Nadie llega a la plaza de Jemaa el Fna por casualidad. A la Plaza de Jemaa el Fna se va con toda la conciencia del mundo. Lo que no calibra uno es esa explosión sensorial que recibe nada más pisarla. Como si una carga de dinamita en tu cerebro abriera al cien por cien los cinco sentidos.
Amanece tranquila. Tan solo el trasiego de la gente local. Y es curioso que en Marrakech el primer sentido que se te despierta el es del oído. El canto del almuédano comienza, en las muchas mezquitas que hay en Marrakech, al unísono y termina con una sincronía que te abre el cerebro. Y a partir de ahí, como si de un escenario se tratase, comienzan a incorporarse todos los actores que hacen vibrar la plaza e interpretan esa orgía sensual.

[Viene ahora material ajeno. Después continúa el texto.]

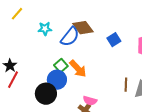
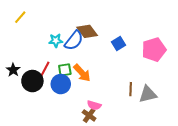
cyan star: (45, 29) -> (56, 41), moved
green square: (61, 66) -> (65, 70), turned 32
red line: (13, 80) -> (45, 70), moved
black circle: (46, 94) -> (32, 81), moved

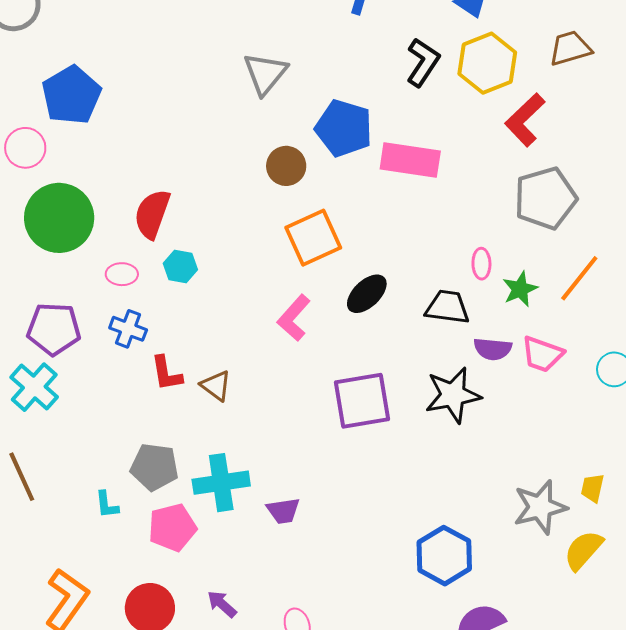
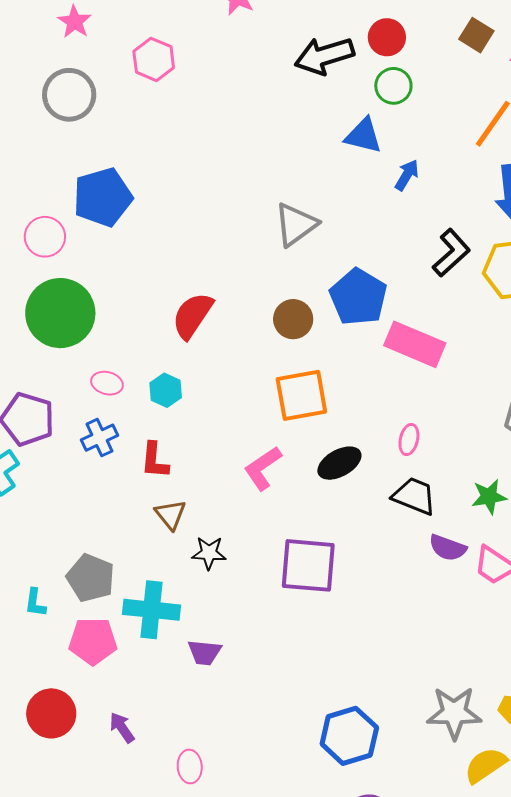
red semicircle: (152, 214) -> (192, 316), moved
pink ellipse: (481, 264) -> (409, 439), moved
blue cross: (128, 329) -> (99, 438), turned 30
red L-shape: (167, 373) -> (155, 460), moved
black star: (453, 395) -> (209, 553), moved, size x0.6

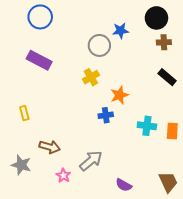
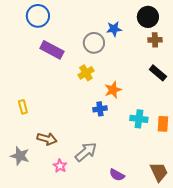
purple rectangle: (39, 60) -> (52, 50), moved

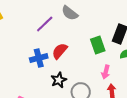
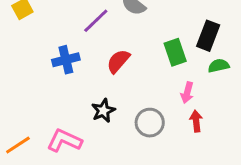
blue cross: (39, 58) -> (66, 60), moved
black star: (59, 80) -> (103, 111), moved

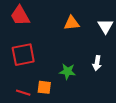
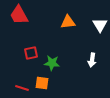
red square: (23, 55) -> (31, 53), moved, size x0.6
green star: (67, 72) -> (52, 63), moved

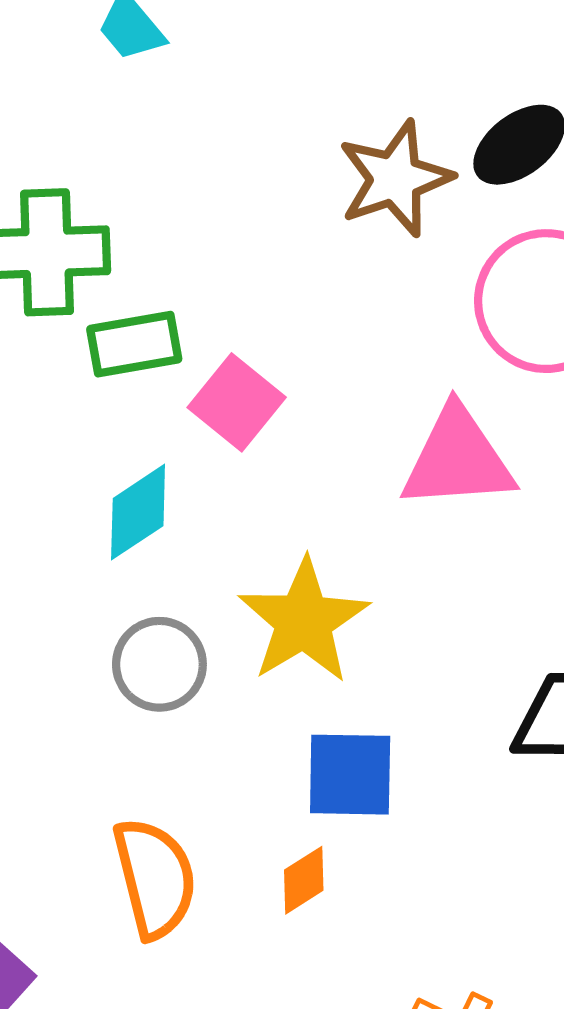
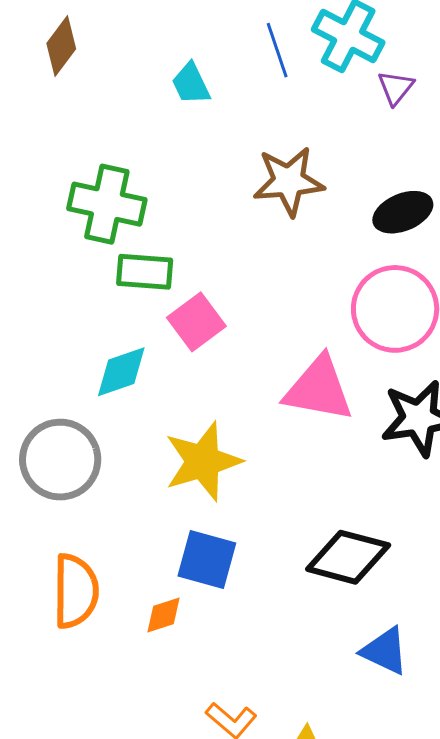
brown star: (395, 179) -> (289, 181), moved
gray circle: (159, 664) -> (60, 460), moved, size x1.4

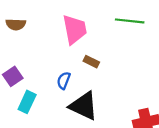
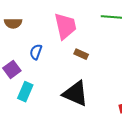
blue semicircle: (64, 80) -> (36, 52), moved

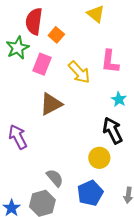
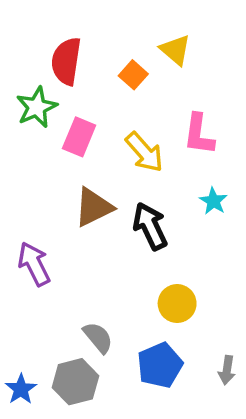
orange square: (56, 35) -> (133, 75), moved
black arrow: (113, 130) -> (150, 226), moved

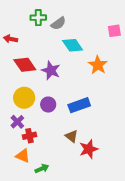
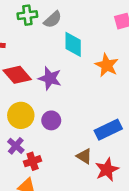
cyan diamond: (73, 45) -> (73, 44), turned 40
blue rectangle: (79, 105) -> (108, 130), moved

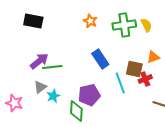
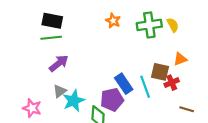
blue rectangle: (100, 59) -> (124, 84), moved
green line: (52, 67) -> (51, 38), moved
cyan star: (53, 96) -> (74, 101), size x1.5

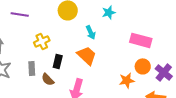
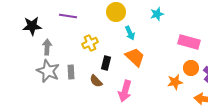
cyan arrow: (91, 32) -> (130, 33), moved
gray rectangle: (32, 68) -> (71, 72), moved

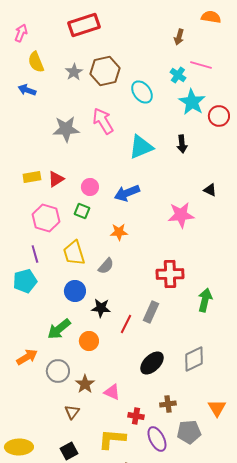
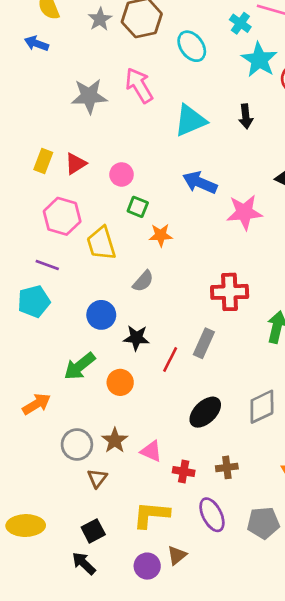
yellow rectangle: (32, 177) -> (43, 161), turned -60
blue arrow: (127, 193) -> (200, 183), moved, turned 45
green square: (82, 211) -> (138, 207), moved
yellow trapezoid: (74, 253) -> (101, 243), moved
purple line: (35, 254) -> (47, 265), turned -54
gray circle: (58, 371) -> (77, 445), moved
red cross: (136, 416) -> (184, 472), moved
gray pentagon: (189, 432) -> (263, 523), moved

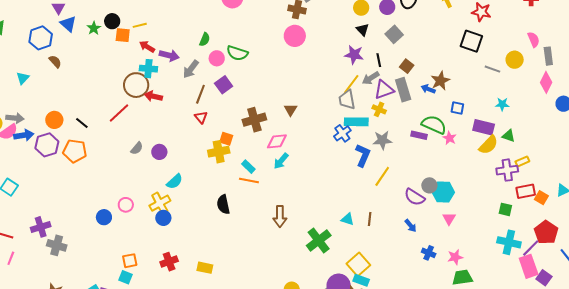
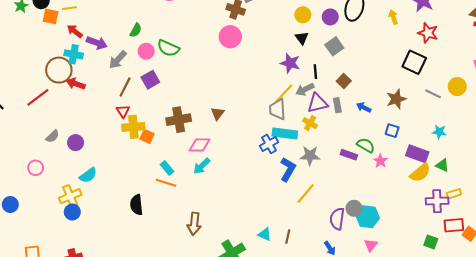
brown star: (440, 81) -> (396, 99), moved
gray rectangle: (403, 90) -> (337, 105), size x0.6
green semicircle: (434, 125) -> (366, 145), size x0.7
yellow cross: (219, 152) -> (133, 127), moved
purple semicircle: (415, 197) -> (337, 219), turned 60
pink circle: (126, 205) -> (36, 168), moved

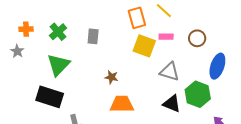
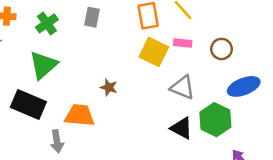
gray rectangle: (93, 36) -> (92, 17), moved
blue ellipse: (217, 66) -> (244, 86), turned 45
orange trapezoid: (122, 104) -> (80, 115), moved

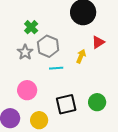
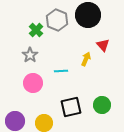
red triangle: (98, 42) -> (103, 45), turned -40
gray hexagon: (48, 46) -> (57, 20), moved
pink circle: (27, 90) -> (33, 83), moved

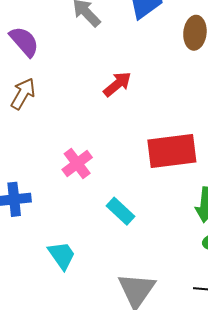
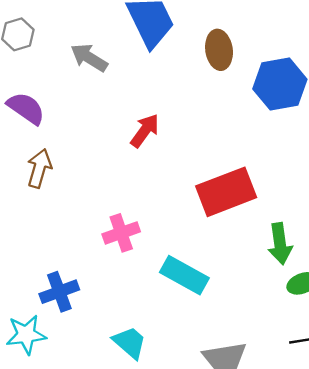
pink cross: (77, 163) -> (121, 233), turned 32
cyan rectangle: (121, 211) -> (184, 275), size x1.4

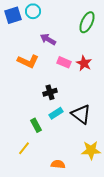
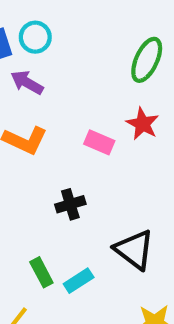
purple arrow: (48, 39) -> (27, 83), moved
red star: (84, 63) -> (143, 124), moved
cyan rectangle: (56, 113) -> (79, 281), moved

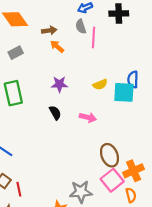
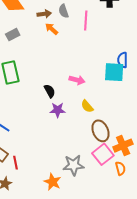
gray semicircle: (81, 26) -> (64, 11), moved
purple star: (59, 84) -> (58, 110), moved
yellow semicircle: (100, 84) -> (87, 106), moved, turned 72
pink arrow: (88, 117) -> (77, 80), moved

Domadores de monos. Serpientes contoneándose al son de la flauta de su encantador. Cuentacuentos. Predicadores que salvan los males mortales. Adivinos de verbo entrenado. Curanderos y dentistas. Vendedores ambulantes. Músicos improvisados y bailarinas. Y ya está ahí el sentido de la vista en su esplendor. Y sin darte cuenta se te llena el pulmón de una mezcla de aromas que provienen de los muchos puestos que se montan en la plaza. Olor a harina, a tajines de cordero y de pollo, a couscous, a pinchos morunos, chabakiya y a té de hierbabuena.
Y así sucede la noche en la Plaza de Jemaa el Fna, donde todo cabe y cualquier cosa puede suceder.
Vuelve a amanecer tranquila con la silueta de la mezquita Kutubia, que fue inspiración para el minarete de la Giralda de Sevilla en España, donde tantos españoles emigraron a Argentina. Y nos metemos en una elipse porque somos como el polen que el viento dispersa y al final no dejamos de ser universales.